__Your instructions__
When you return the data, keep every line exactly as it is and leave out the pictures.
-------- Task input --------
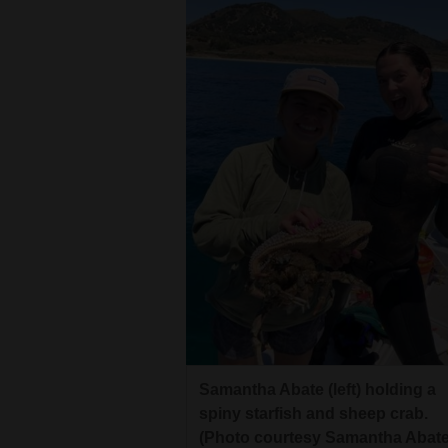
4CornersJobs
Real
Estate
Classifieds
Public
Notices
Advertise
with
Us
Samantha Abate (left) holding a
spiny starfish and sheep crab.
(Photo courtesy Samantha Abate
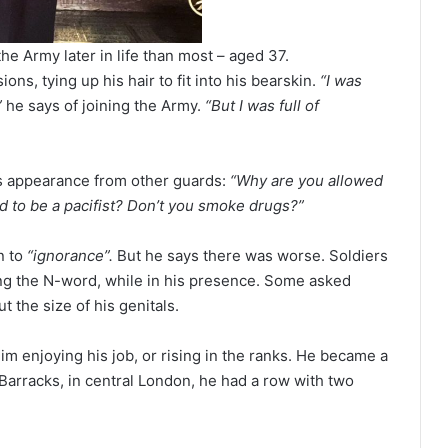
he Army later in life than most – aged 37.
ons, tying up his hair to fit into his bearskin.
“I was
”
he says of joining the Army.
“But I was full of
s appearance from other guards:
“Why are you allowed
ed to be a pacifist? Don’t you smoke drugs?”
n to
“ignorance”.
But he says there was worse. Soldiers
ing the N-word, while in his presence. Some asked
t the size of his genitals.
im enjoying his job, or rising in the ranks. He became a
 Barracks, in central London, he had a row with two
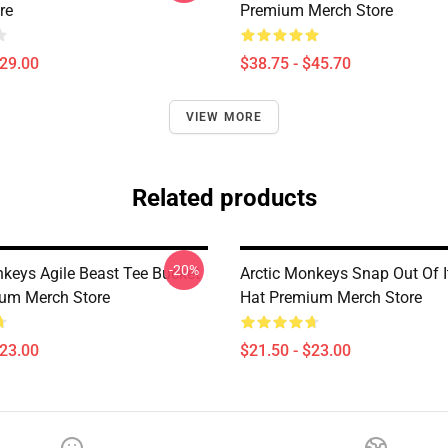
re
Premium Merch Store
$29.00
$38.75 - $45.70
VIEW MORE
Related products
-20%
nkeys Agile Beast Tee Bucket
Arctic Monkeys Snap Out Of I
um Merch Store
Hat Premium Merch Store
$23.00
$21.50 - $23.00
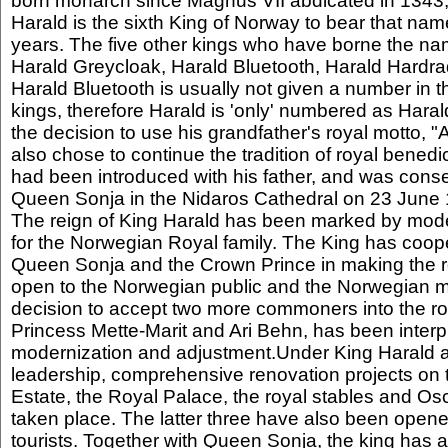
born monarch since Magnus VII abdicated in 1343,
Harald is the sixth King of Norway to bear that name
years. The five other kings who have borne the nam
Harald Greycloak, Harald Bluetooth, Harald Hardrad
Harald Bluetooth is usually not given a number in t
kings, therefore Harald is 'only' numbered as Hara
the decision to use his grandfather's royal motto, "
also chose to continue the tradition of royal benedict
had been introduced with his father, and was conse
Queen Sonja in the Nidaros Cathedral on 23 June
The reign of King Harald has been marked by mode
for the Norwegian Royal family. The King has coope
Queen Sonja and the Crown Prince in making the 
open to the Norwegian public and the Norwegian m
decision to accept two more commoners into the ro
Princess Mette-Marit and Ari Behn, has been interp
modernization and adjustment.Under King Harald 
leadership, comprehensive renovation projects on
Estate, the Royal Palace, the royal stables and Os
taken place. The latter three have also been opene
tourists. Together with Queen Sonja, the king has 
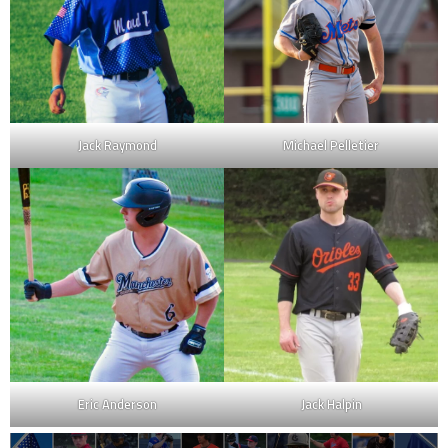
Jack Raymond
Michael Pelletier
Eric Anderson
Jack Halpin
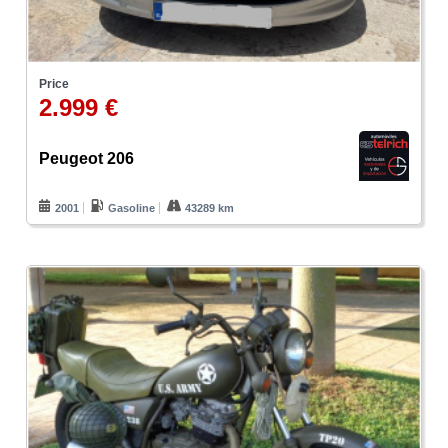
Price
2.999 €
Peugeot 206
2001
Gasoline
43289 km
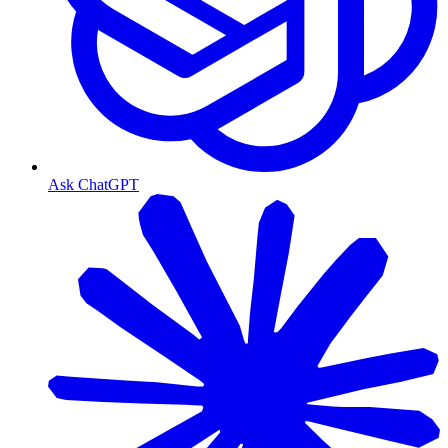
Ask ChatGPT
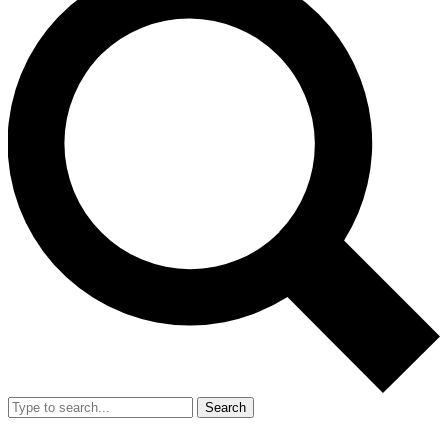
Search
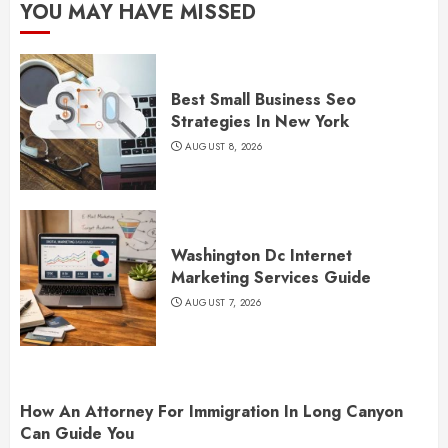
YOU MAY HAVE MISSED
Best Small Business Seo
Strategies In New York
AUGUST 8, 2026
Washington Dc Internet
Marketing Services Guide
AUGUST 7, 2026
How An Attorney For Immigration In Long Canyon
Can Guide You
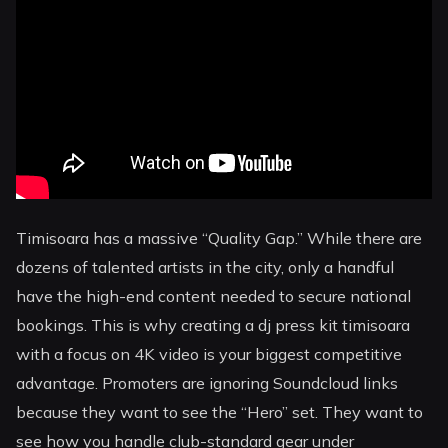
Timisoara has a massive “Quality Gap.” While there are
dozens of talented artists in the city, only a handful
have the high-end content needed to secure national
bookings. This is why creating a dj press kit timisoara
with a focus on 4K video is your biggest competitive
advantage. Promoters are ignoring Soundcloud links
because they want to see the “Hero” set. They want to
see how you handle club-standard gear under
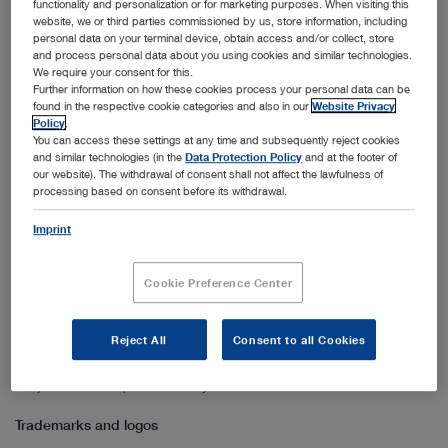
Right of use
functionality and personalization or for marketing purposes. When visiting this
website, we or third parties commissioned by us, store information, including
personal data on your terminal device, obtain access and/or collect, store
If no other author or holder of a right is expressly identified, all
and process personal data about you using cookies and similar technologies.
contents published are the sole property of KARL STORZ. The
We require your consent for this.
permission to use them (simple, non-transferable right of use) is
Further information on how these cookies process your personal data can be
found in the respective cookie categories and also in our
Website Privacy
granted on the proviso that there will be no commercial exploitation
Policy
.
or other use for commercial or medical purposes or as basis for
You can access these settings at any time and subsequently reject cookies
and similar technologies (in the
Data Protection Policy
and at the footer of
such decisions. The right of use is furthermore subject to the
our website). The withdrawal of consent shall not affect the lawfulness of
restriction that the information is not modified in any way and any
processing based on consent before its withdrawal.
illustrations from the website, such as pictures and logos, are used
Imprint
only in conjunction with the accompanying text. Any copying or
distribution in whole or in part is subject to written permission by
KARL STORZ.
Cookie Preference Center
Linking provisions
Reject All
Consent to all Cookies
Any kind of link to our website, whether in whole or in part, is
subject to written permission by KARL STORZ.
Trademarks and logos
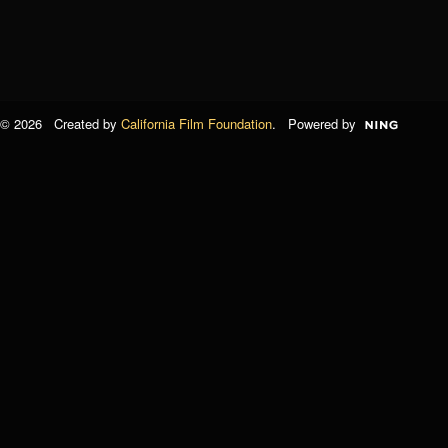
© 2026 Created by
California Film Foundation
. Powered by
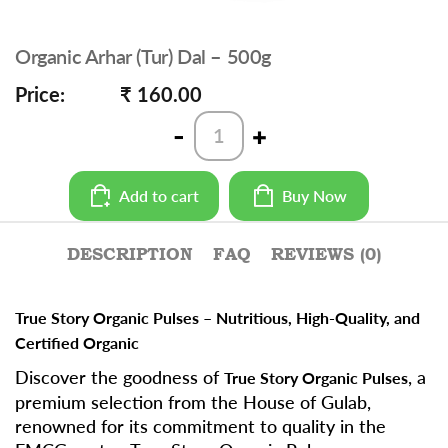
Organic Arhar (Tur) Dal – 500g
Price:
₹ 160.00
Organic
-
+
Arhar
(Tur)
Dal
Add to cart
Buy Now
-
500g
quantity
DESCRIPTION
FAQ
REVIEWS (0)
True Story Organic Pulses – Nutritious, High-Quality, and
Certified Organic
Discover the goodness of
, a
True Story Organic Pulses
premium selection from the House of Gulab,
renowned for its commitment to quality in the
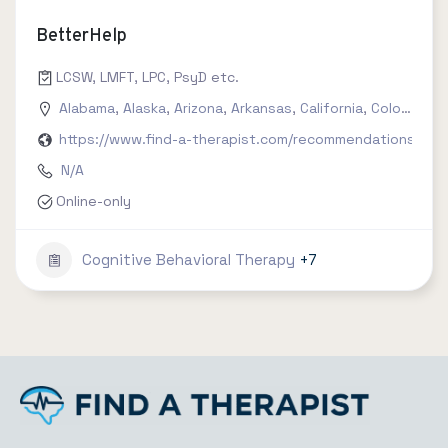
BetterHelp
LCSW, LMFT, LPC, PsyD etc.
Alabama
,
Alaska
,
Arizona
,
Arkansas
,
California
,
Colorado
,
C
https://www.find-a-therapist.com/recommendations/try-
N/A
Online-only
Cognitive Behavioral Therapy
+7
--------
__Final answer__
4CornersJobs
Real
Estate
Classifieds
Public
Notices
Advertise
with
Us
Samantha Abate (left) holding a
spiny starfish and sheep crab.
(Photo courtesy Samantha Abate
he Army later in life than most – aged 37.
ons, tying up his hair to fit into his bearskin.
“I was
”
he says of joining the Army.
“But I was full of
s appearance from other guards:
“Why are you allowed
ed to be a pacifist? Don’t you smoke drugs?”
n to
“ignorance”.
But he says there was worse. Soldiers
ing the N-word, while in his presence. Some asked
t the size of his genitals.
im enjoying his job, or rising in the ranks. He became a
 Barracks, in central London, he had a row with two
re
Premium Merch Store
$29.00
$38.75 - $45.70
VIEW MORE
Related products
-20%
nkeys Agile Beast Tee Bucket
Arctic Monkeys Snap Out Of I
um Merch Store
Hat Premium Merch Store
$23.00
$21.50 - $23.00
born monarch since Magnus VII abdicated in 1343,
Harald is the sixth King of Norway to bear that name
years. The five other kings who have borne the nam
Harald Greycloak, Harald Bluetooth, Harald Hardrad
Harald Bluetooth is usually not given a number in t
kings, therefore Harald is 'only' numbered as Hara
the decision to use his grandfather's royal motto, "
also chose to continue the tradition of royal benedict
had been introduced with his father, and was conse
Queen Sonja in the Nidaros Cathedral on 23 June
The reign of King Harald has been marked by mode
for the Norwegian Royal family. The King has coope
Queen Sonja and the Crown Prince in making the 
open to the Norwegian public and the Norwegian m
decision to accept two more commoners into the ro
Princess Mette-Marit and Ari Behn, has been interp
modernization and adjustment.Under King Harald 
leadership, comprehensive renovation projects on
Estate, the Royal Palace, the royal stables and Os
taken place. The latter three have also been opene
tourists. Together with Queen Sonja, the king has 
Jack Raymond
Michael Pelletier
Eric Anderson
Jack Halpin
Price
2.999 €
Peugeot 206
2001
Gasoline
43289 km
Ask ChatGPT
Search
YOU MAY HAVE MISSED
Best Small Business Seo
Strategies In New York
AUGUST 8, 2026
Washington Dc Internet
Marketing Services Guide
AUGUST 7, 2026
How An Attorney For Immigration In Long Canyon
Can Guide You
Timisoara has a massive “Quality Gap.” While there are
dozens of talented artists in the city, only a handful
have the high-end content needed to secure national
bookings. This is why creating a dj press kit timisoara
with a focus on 4K video is your biggest competitive
advantage. Promoters are ignoring Soundcloud links
because they want to see the “Hero” set. They want to
see how you handle club-standard gear under
Right of use
functionality and personalization or for marketing purposes. When visiting this
website, we or third parties commissioned by us, store information, including
personal data on your terminal device, obtain access and/or collect, store
If no other author or holder of a right is expressly identified, all
and process personal data about you using cookies and similar technologies.
contents published are the sole property of KARL STORZ. The
We require your consent for this.
permission to use them (simple, non-transferable right of use) is
Further information on how these cookies process your personal data can be
found in the respective cookie categories and also in our
Website Privacy
granted on the proviso that there will be no commercial exploitation
Policy
.
or other use for commercial or medical purposes or as basis for
You can access these settings at any time and subsequently reject cookies
and similar technologies (in the
Data Protection Policy
and at the footer of
such decisions. The right of use is furthermore subject to the
our website). The withdrawal of consent shall not affect the lawfulness of
restriction that the information is not modified in any way and any
processing based on consent before its withdrawal.
illustrations from the website, such as pictures and logos, are used
Imprint
only in conjunction with the accompanying text. Any copying or
distribution in whole or in part is subject to written permission by
KARL STORZ.
Cookie Preference Center
Linking provisions
Reject All
Consent to all Cookies
Any kind of link to our website, whether in whole or in part, is
subject to written permission by KARL STORZ.
Trademarks and logos
© 2026 Created by
California Film Foundation
. Powered by
Organic Arhar (Tur) Dal – 500g
Price:
₹ 160.00
Organic
-
+
Arhar
(Tur)
Dal
Add to cart
Buy Now
-
500g
quantity
DESCRIPTION
FAQ
REVIEWS (0)
True Story Organic Pulses – Nutritious, High-Quality, and
Certified Organic
Discover the goodness of
, a
True Story Organic Pulses
premium selection from the House of Gulab,
renowned for its commitment to quality in the
BetterHelp
LCSW, LMFT, LPC, PsyD etc.
Alabama
,
Alaska
,
Arizona
,
Arkansas
,
California
,
Colorado
,
C
https://www.find-a-therapist.com/recommendations/try-
N/A
Online-only
Cognitive Behavioral Therapy
+7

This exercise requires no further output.